(EXERCISE INSTRUCTIONS):
The records below must be reproduced exactly. Strip out the pictures.

### SOURCE RECORDS

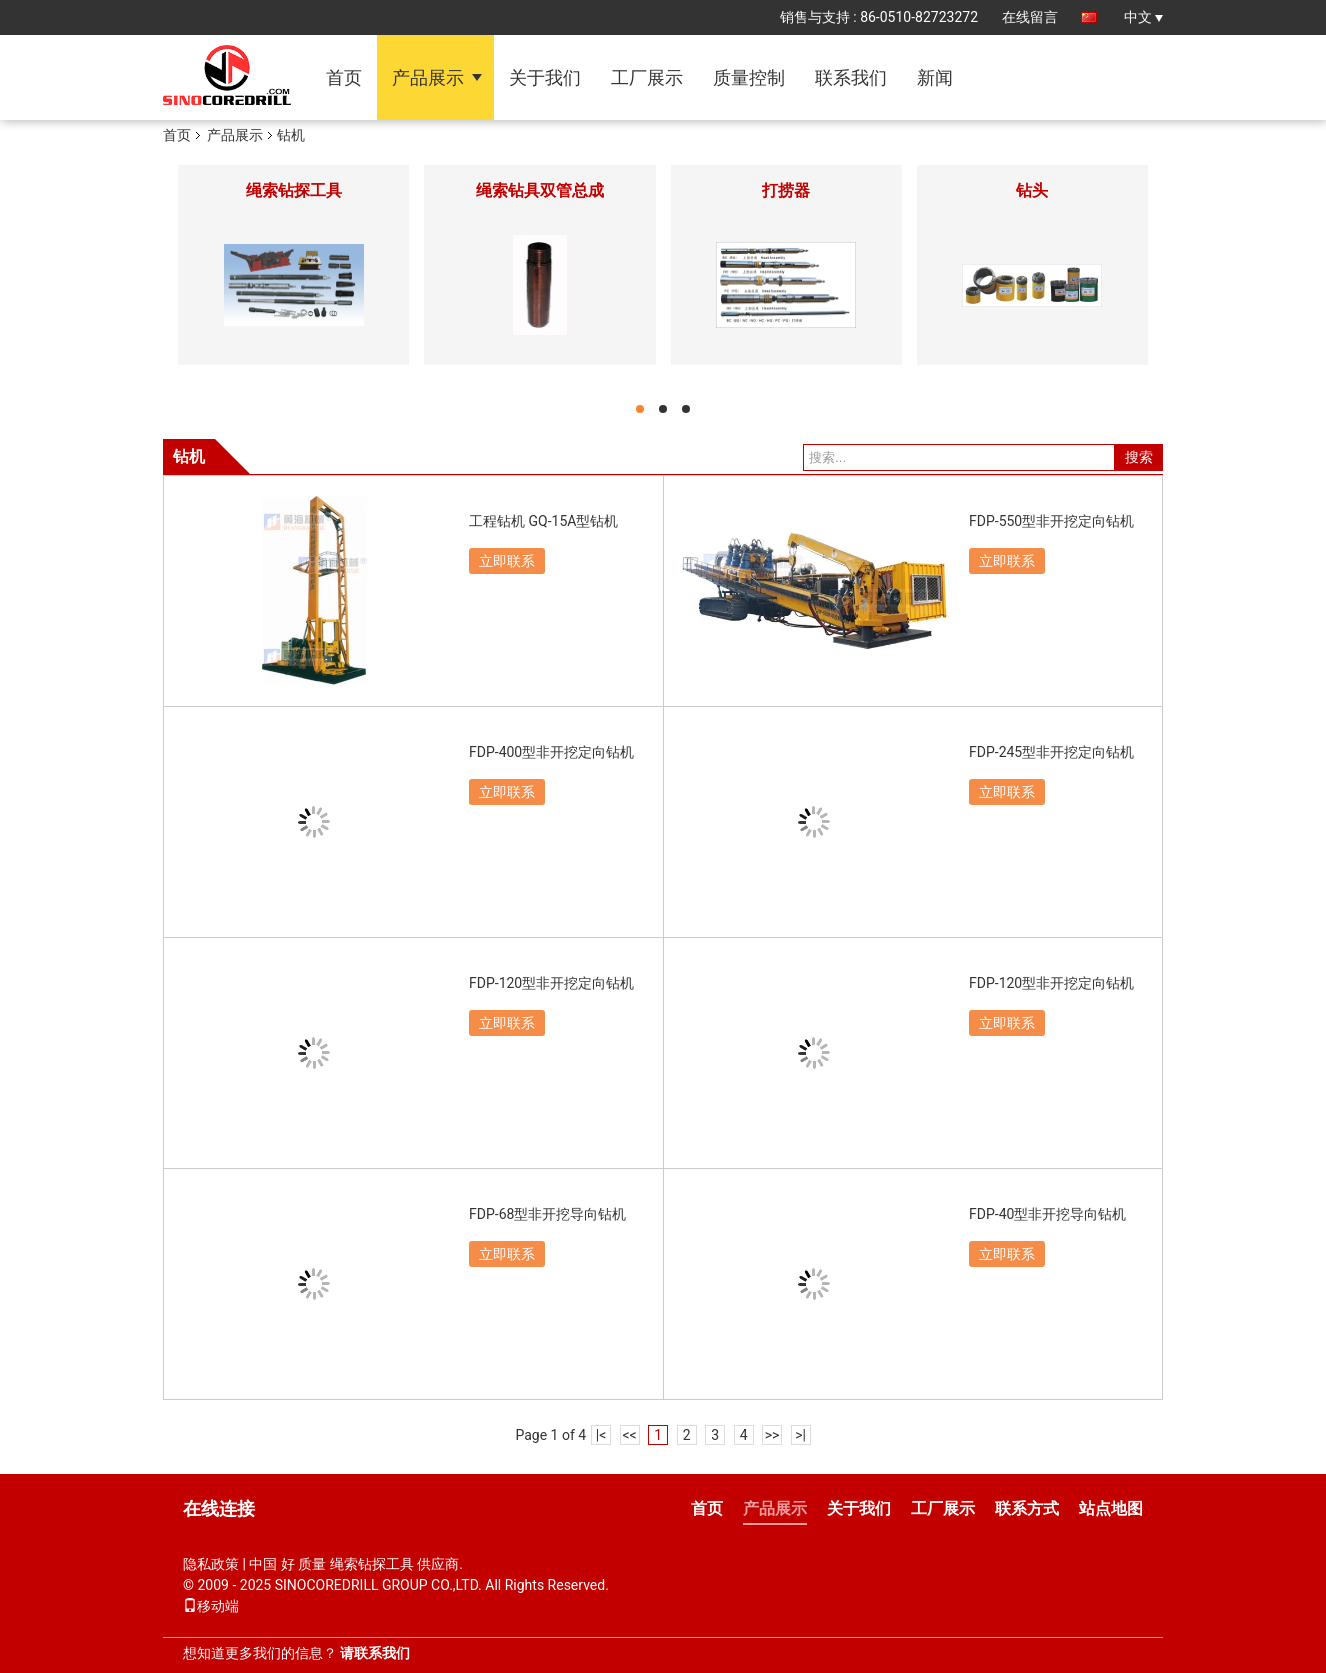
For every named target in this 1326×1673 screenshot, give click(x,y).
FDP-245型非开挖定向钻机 (1051, 752)
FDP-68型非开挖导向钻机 (547, 1214)
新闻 (935, 77)
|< (601, 1435)
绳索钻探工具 (294, 190)
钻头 (1032, 190)
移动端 (211, 1606)
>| (800, 1435)
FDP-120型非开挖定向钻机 (551, 983)
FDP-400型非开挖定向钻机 (551, 752)
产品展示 (428, 77)
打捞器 (786, 190)
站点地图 (1111, 1508)
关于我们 (545, 77)
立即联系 (507, 561)
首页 (344, 77)
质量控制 (749, 77)
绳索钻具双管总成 (540, 190)
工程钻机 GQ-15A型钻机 (543, 521)
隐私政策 (211, 1564)
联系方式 (1027, 1508)
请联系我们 (375, 1653)
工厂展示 (647, 77)
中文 (1143, 17)
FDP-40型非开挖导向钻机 (1047, 1214)
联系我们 (851, 77)
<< (630, 1435)
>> (772, 1435)
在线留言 (1030, 17)
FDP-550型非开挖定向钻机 (1051, 521)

######

(TASK ANSWER):
For every named target in this 1326×1673 screenshot, give click(x,y).
FDP-245型非开挖定向钻机 (1051, 752)
FDP-68型非开挖导向钻机 (547, 1214)
新闻 (935, 77)
|< (601, 1435)
绳索钻探工具 (294, 190)
钻头 (1032, 190)
移动端 (211, 1606)
>| (800, 1435)
FDP-120型非开挖定向钻机 (551, 983)
FDP-400型非开挖定向钻机 (551, 752)
产品展示 (428, 77)
打捞器 (786, 190)
站点地图 (1111, 1508)
关于我们 (545, 77)
立即联系 (507, 561)
首页 (344, 77)
质量控制 (749, 77)
绳索钻具双管总成 (540, 190)
工程钻机 GQ-15A型钻机 (543, 521)
隐私政策 (211, 1564)
联系方式 (1027, 1508)
请联系我们 (375, 1653)
工厂展示 (647, 77)
中文 (1143, 17)
FDP-40型非开挖导向钻机 (1047, 1214)
联系我们 (851, 77)
<< (630, 1435)
>> (772, 1435)
在线留言 (1030, 17)
FDP-550型非开挖定向钻机 (1051, 521)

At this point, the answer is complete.